> _WORKING DATA_

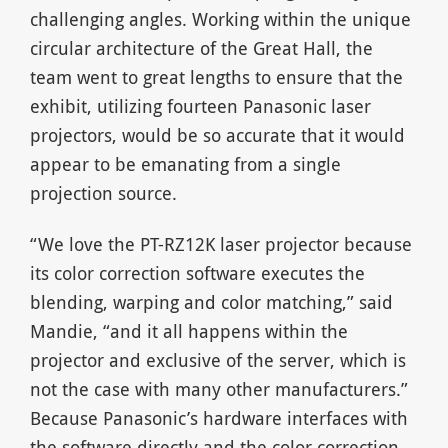
challenging angles. Working within the unique
circular architecture of the Great Hall, the
team went to great lengths to ensure that the
exhibit, utilizing fourteen Panasonic laser
projectors, would be so accurate that it would
appear to be emanating from a single
projection source.
“We love the PT-RZ12K laser projector because
its color correction software executes the
blending, warping and color matching,” said
Mandie, “and it all happens within the
projector and exclusive of the server, which is
not the case with many other manufacturers.”
Because Panasonic’s hardware interfaces with
the software directly and the color correction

> _DIRECTIONS FOR THIS TASK_
Restate the data word for word and exclude every picture.

> _SOLUTION TO THE PROBLEM_
challenging angles. Working within the unique
circular architecture of the Great Hall, the
team went to great lengths to ensure that the
exhibit, utilizing fourteen Panasonic laser
projectors, would be so accurate that it would
appear to be emanating from a single
projection source.
“We love the PT-RZ12K laser projector because
its color correction software executes the
blending, warping and color matching,” said
Mandie, “and it all happens within the
projector and exclusive of the server, which is
not the case with many other manufacturers.”
Because Panasonic’s hardware interfaces with
the software directly and the color correction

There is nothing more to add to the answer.